I really did try to study during those few months, secretly cherishing the hope of a stroke of luck, a shortcut, a magical solution. The lazy man’s dream.

Then, one February morning, in the middle of the stupid decade of the 1980s, Andrea Colaianni, Sergio Carofiglio, and Guido Guerrieri set off in Andrea’s father’s old Alfa Romeo. They headed to Rome to take a battery of written examinations for the position of entry-level magistrate in the Italian judiciary.

I remember bits and pieces of that trip to Rome, an assortment of images-gas stations, an espresso and a cigarette and a piss, half an hour of impressively hard rain high in the Apennines-but the only memory I have of the whole episode is a feeling of lightness, an absence of responsibility. I had studied a little, but I hadn’t really made an investment, not the way my friends had. I had nothing to lose, and if I failed to pass, as was all too likely, no one could call me a failure.

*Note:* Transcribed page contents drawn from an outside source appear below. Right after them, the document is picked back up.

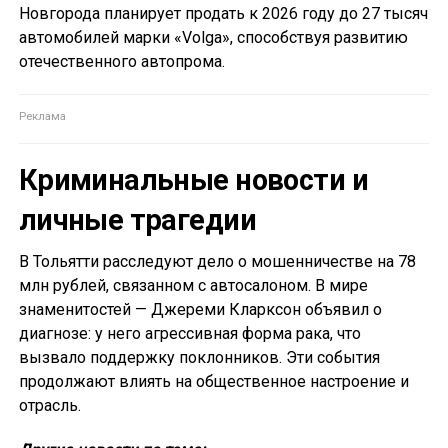
Новгорода планирует продать к 2026 году до 27 тысяч
автомобилей марки «Volga», способствуя развитию
отечественного автопрома.
Криминальные новости и
личные трагедии
В Тольятти расследуют дело о мошенничестве на 78
млн рублей, связанном с автосалоном. В мире
знаменитостей — Джереми Кларксон объявил о
диагнозе: у него агрессивная форма рака, что
вызвало поддержку поклонников. Эти события
продолжают влиять на общественное настроение и
отрасль.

“Why are you doing this, anyway, Guerrieri?” Andrea asked me again as we drove, after turning down the car stereo. We were listening to a mix tape I’d made for the trip; songs like “Have You Ever Seen the Rain?,” “I Don’t Want to Talk About It,” “Love Letters in the Sand,” “Like a Rolling Stone,” and “Time Passages.” When Andrea asked me that question, I believe Billy Joel was playing “Piano Man.”

“I don’t really know. It’s a shot in the dark, a game, whatever. Of course, even if I luck out, I don’t think I’ll see being a magistrate as my mission in life. I don’t have your burning ambition.”